# [Problem requirements]
Using the records that follow, reproduce exactly the lines starting at the line containing "Find the location of a particular element." and ending at the line containing "The width and". Include both end lines and no pictures.

# [Extracted data]
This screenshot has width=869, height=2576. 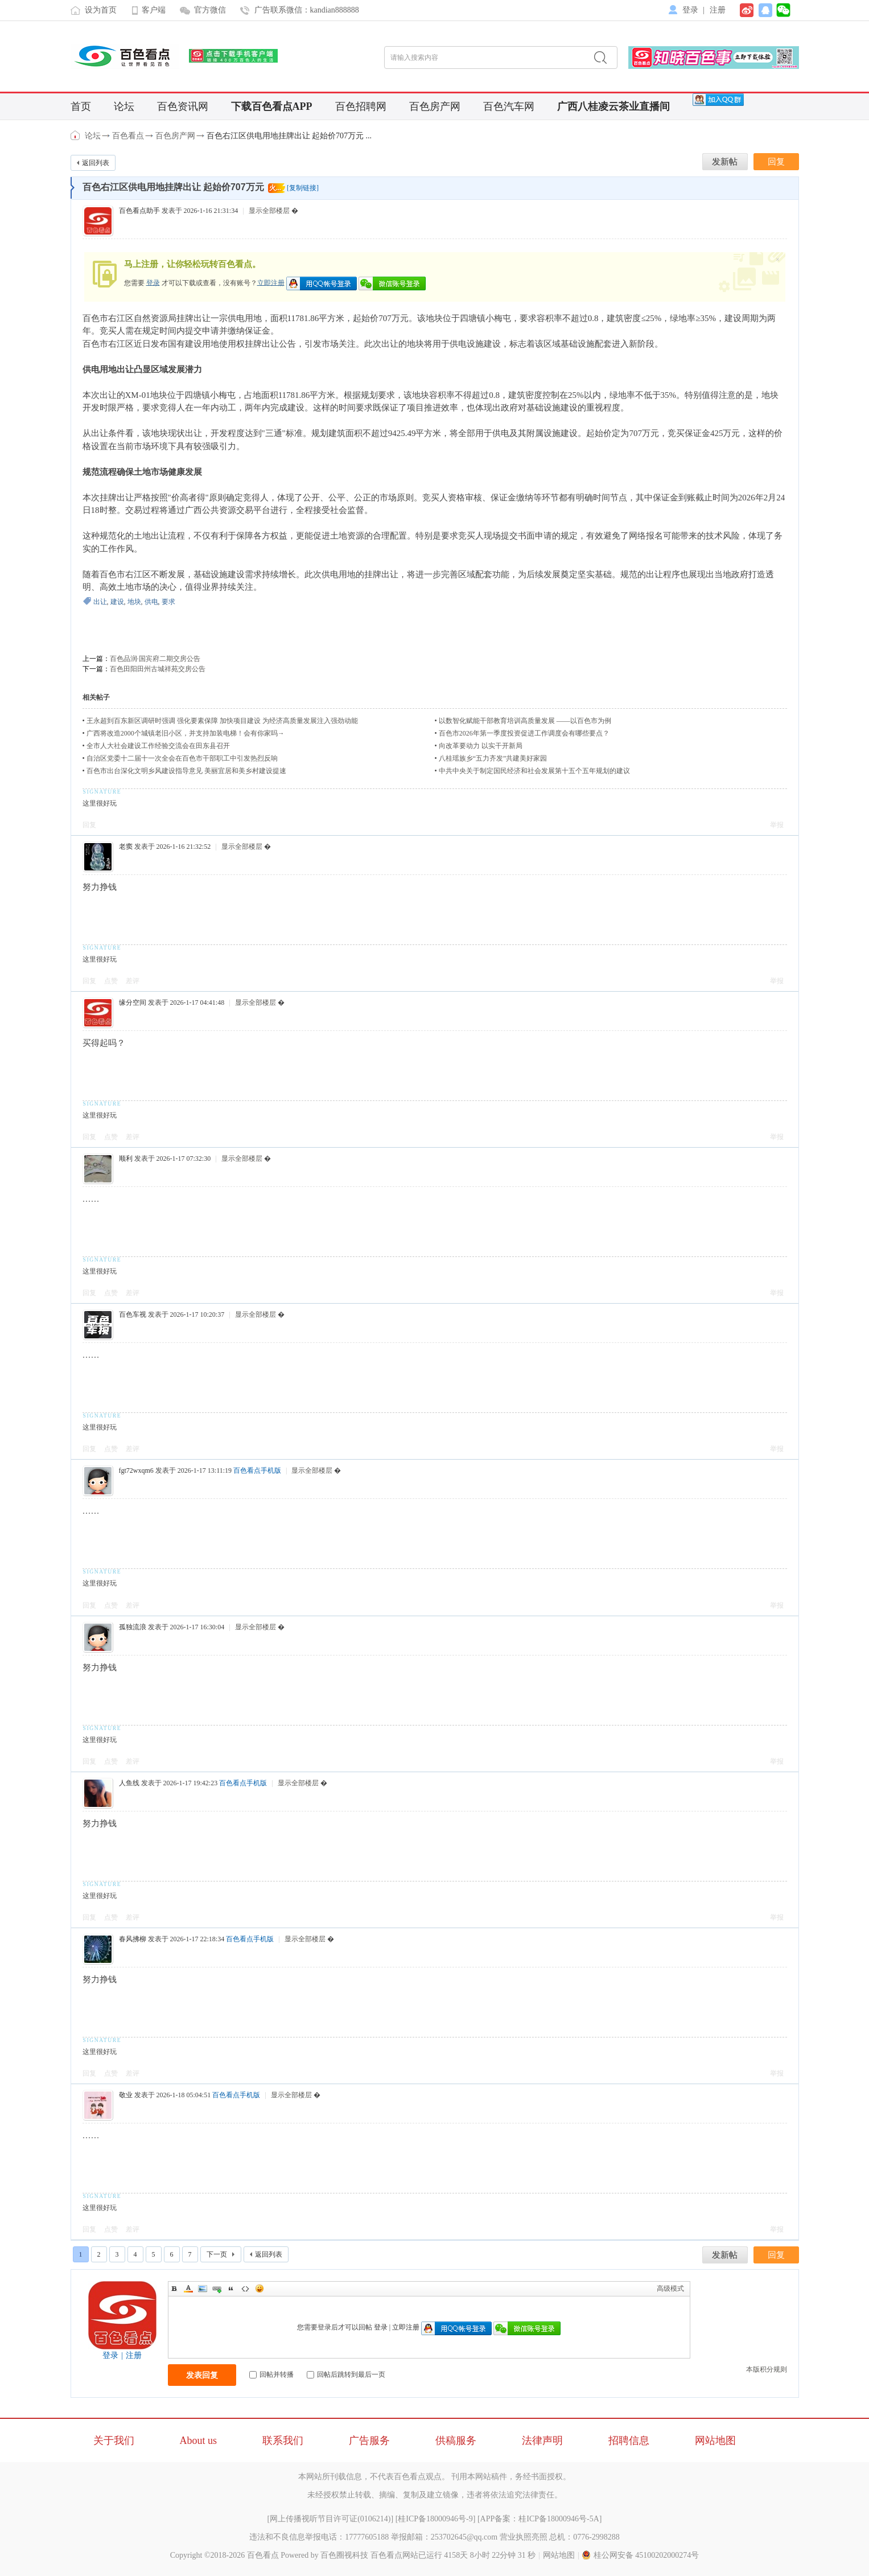 What do you see at coordinates (670, 2288) in the screenshot?
I see `高级模式` at bounding box center [670, 2288].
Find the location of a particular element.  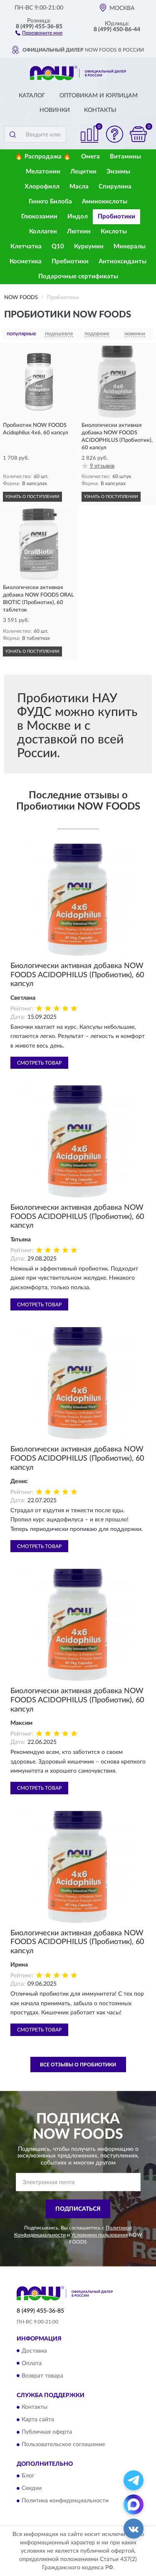

Спирулина is located at coordinates (115, 186).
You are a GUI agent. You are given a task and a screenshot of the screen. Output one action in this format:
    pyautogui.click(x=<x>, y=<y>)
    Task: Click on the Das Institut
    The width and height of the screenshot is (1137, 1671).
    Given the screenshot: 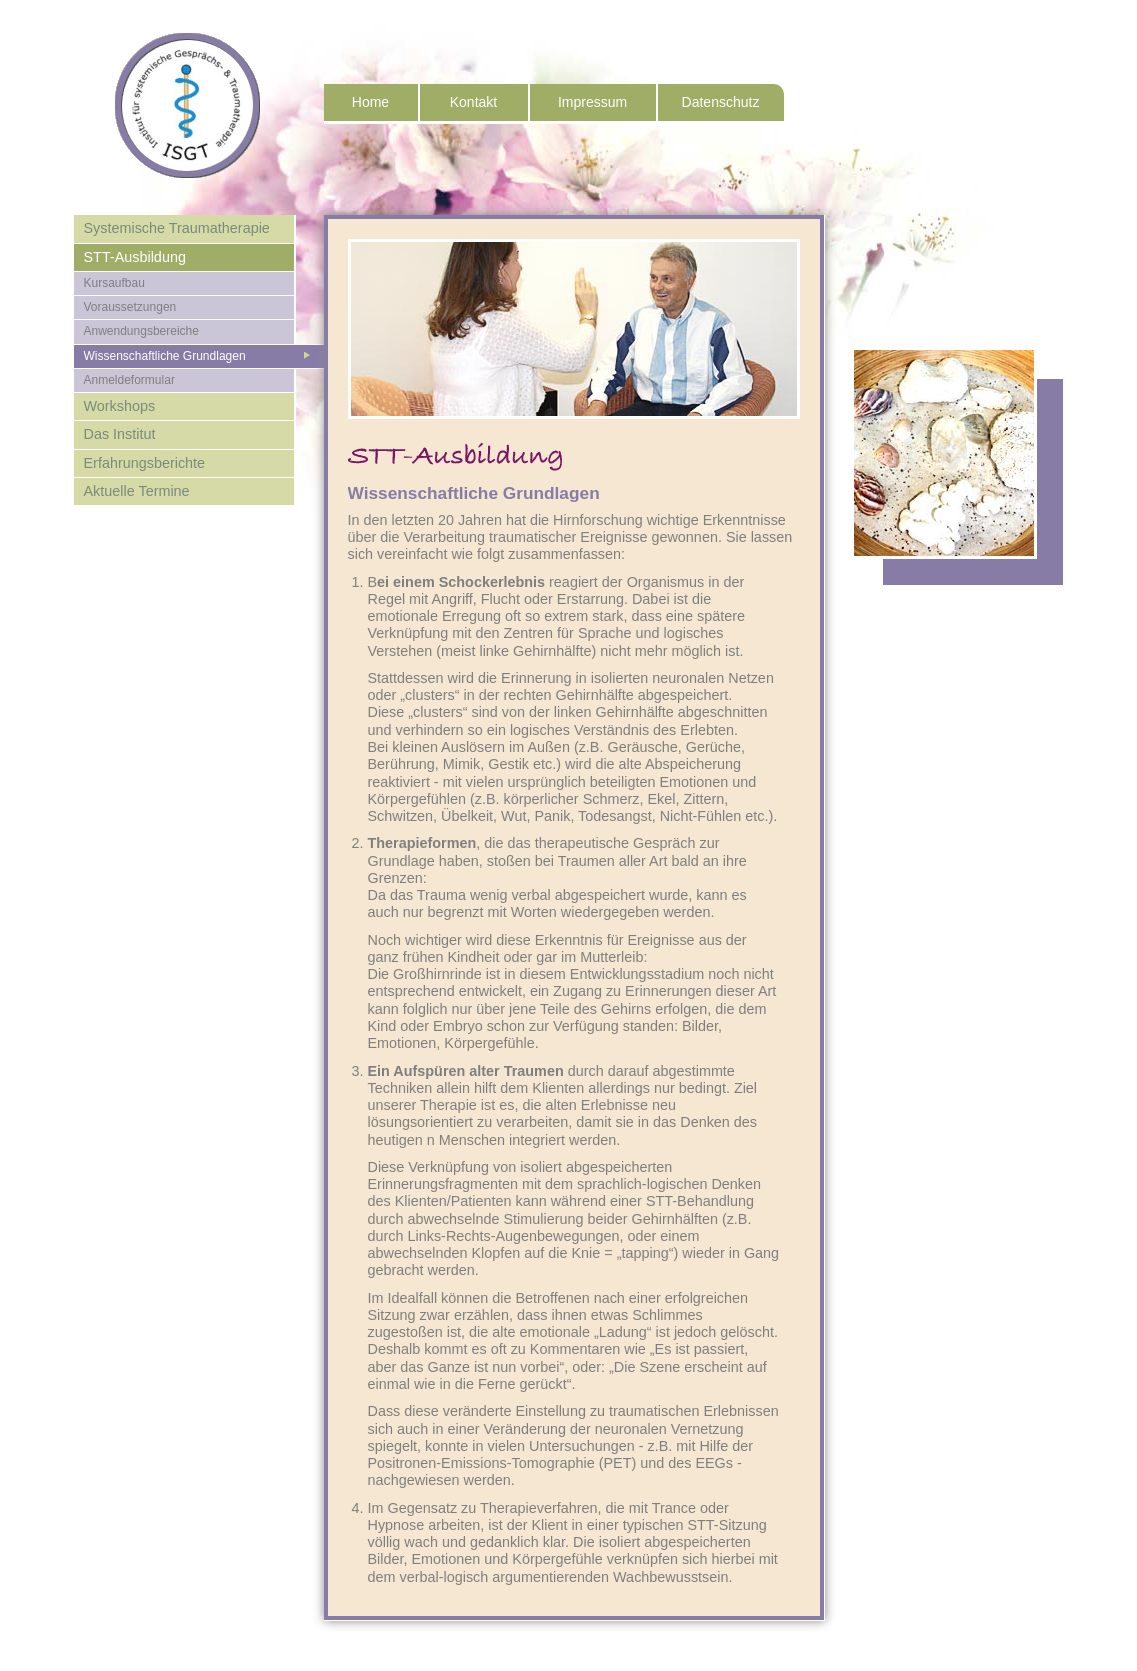 What is the action you would take?
    pyautogui.click(x=120, y=434)
    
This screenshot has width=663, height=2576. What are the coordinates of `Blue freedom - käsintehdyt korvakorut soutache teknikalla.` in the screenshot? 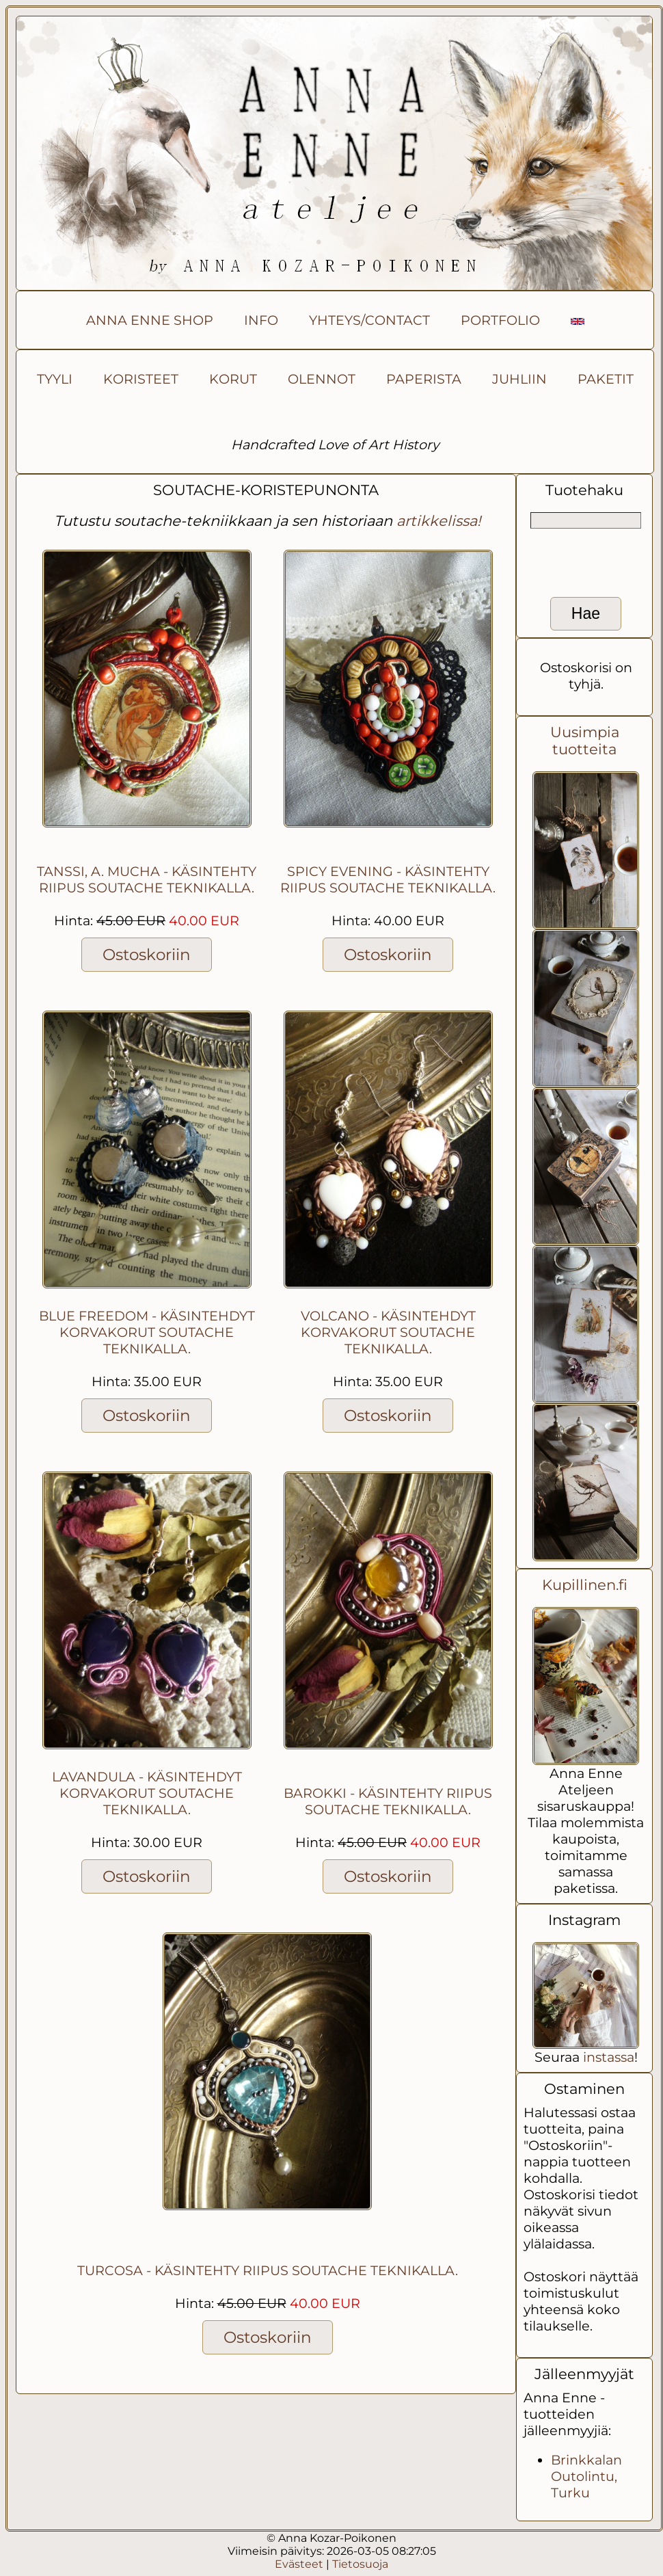 It's located at (147, 1332).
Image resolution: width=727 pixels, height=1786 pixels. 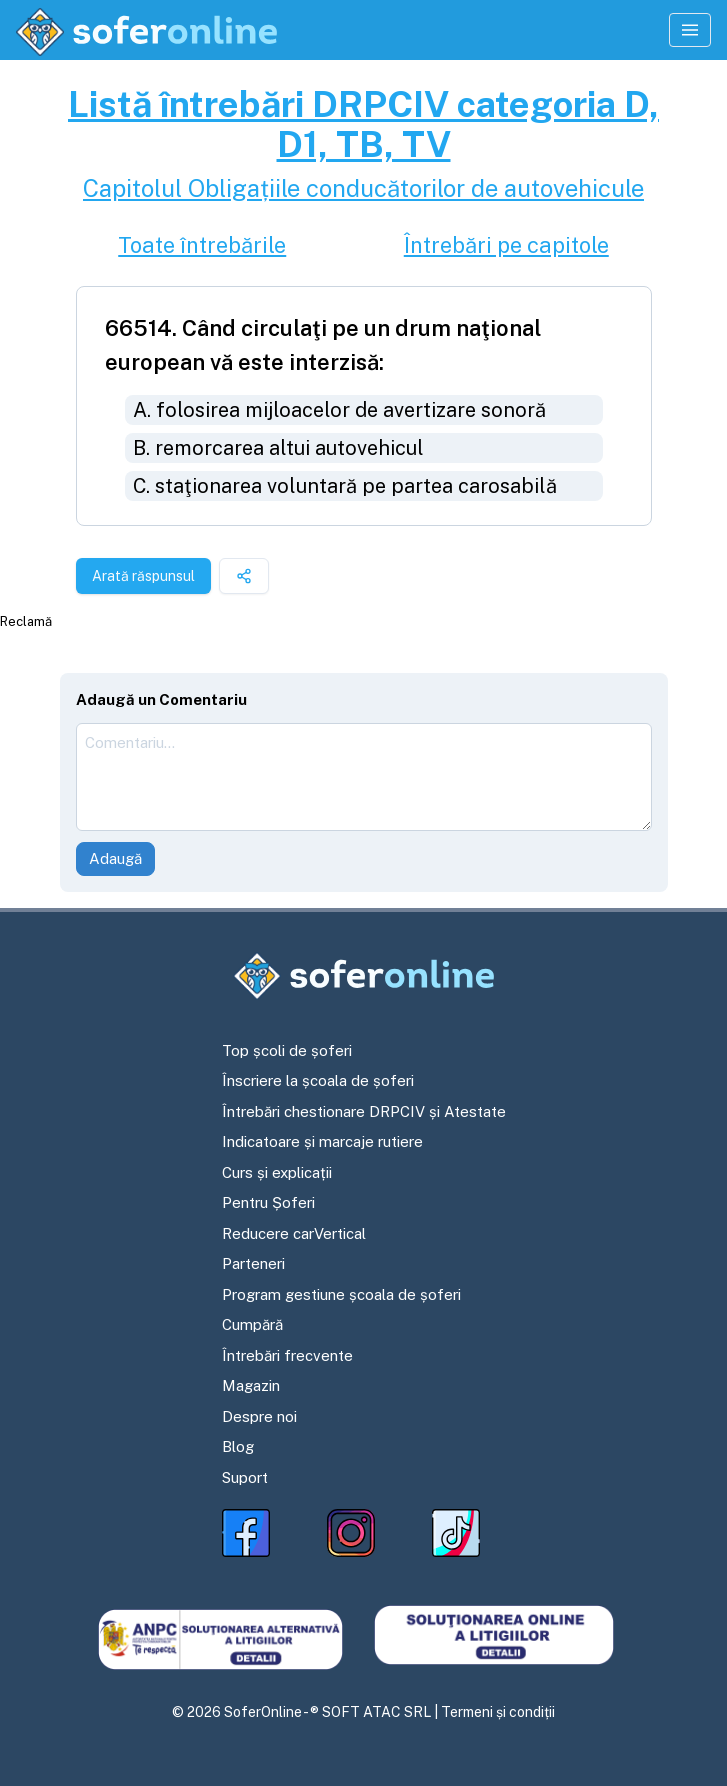 I want to click on Curs și explicații, so click(x=277, y=1172).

# [Answer area]
Find the location of a particular element.  

Спирулина is located at coordinates (115, 186).
You are a GUI agent. You are given a task and a screenshot of the screen. Output one action in this format:
    pyautogui.click(x=<x>, y=<y>)
    Task: Click on the Das Institut
    The width and height of the screenshot is (1137, 1671).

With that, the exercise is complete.